1989: Gov. Richard F. Celeste asks the Public Utilities Commission of Ohio to find out why gasoline prices are increasing at rates that cost the state’s consumers $1 million a year.

Teralynn Landis of Youngstown, a 3-year-old who needs a third liver transplant, is featured on a nationally syndicated program, “USA Today,” about the need for organ donations.

1974: Sixty mph winds rip off many roofs in the Mahoning Valley and flatten the pavilion at the Chicago Avenue Playground in Youngstown.

Dr.

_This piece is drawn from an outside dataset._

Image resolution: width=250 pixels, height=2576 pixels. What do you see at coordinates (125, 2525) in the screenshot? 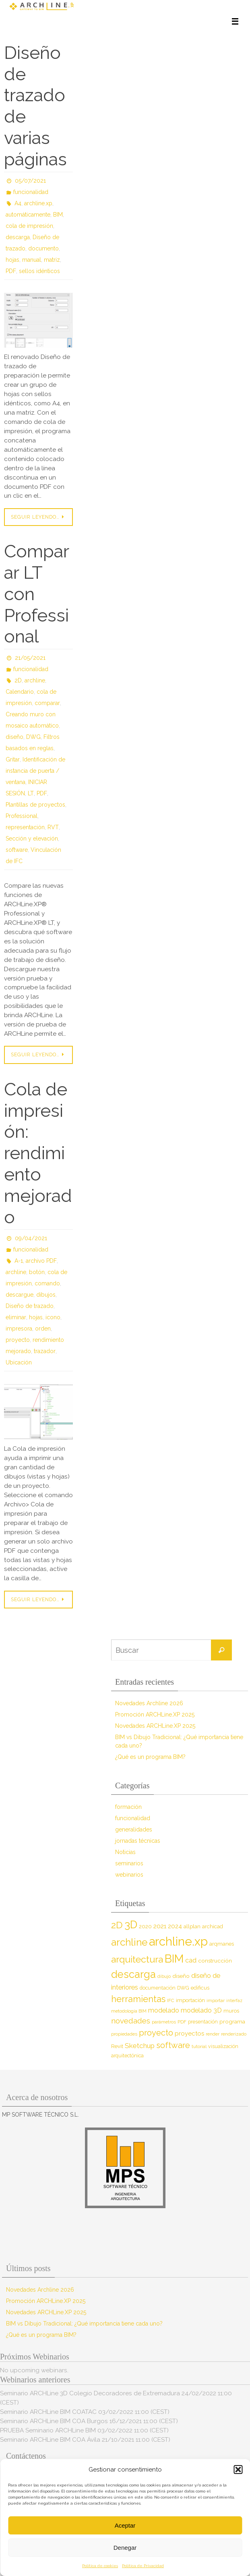
I see `Aceptar` at bounding box center [125, 2525].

James A. Mazzi of Liberty Township is re-elected president of the 10th District Academy of the Ohio Osteopathic Association.

1964: The Youngstown Zoning Board rejects a request for an exception to Residence C on a lot on Fifth Avenue near Fairgreen Avenue that would have cleared the way for a new Shriver-Allison funeral home.

Seymour Baskin, a Pittsburgh attorney, tells the Youngstown Metropolitan Development Citizens Committee that Youngstown needs a revolving fund to provide loans for private developers in urban renewal areas.

Charles A. Vimmerstedt, manager of the Greater Youngstown Safety Council, says the council hopes to have 80,000 motorists participate in the council’s free auto safety inspection, nearly twice the number who got “Red Circle for Safety” stickers in 1963.

1939: Ignorance is the major danger to American democracy and must be fought by educating children to participate “intelligently and rationally” as citizens, Dr. Alonzo G. Grace, commissioner of education in Connecticut, tells about 1,200 teachers at Stambaugh Auditorium.

Between six and 10 watches valued at about $350 were stolen from a display window of the Brenner Jewelry store, 200 W. Federal St., by burglars who hurled a brick through the window.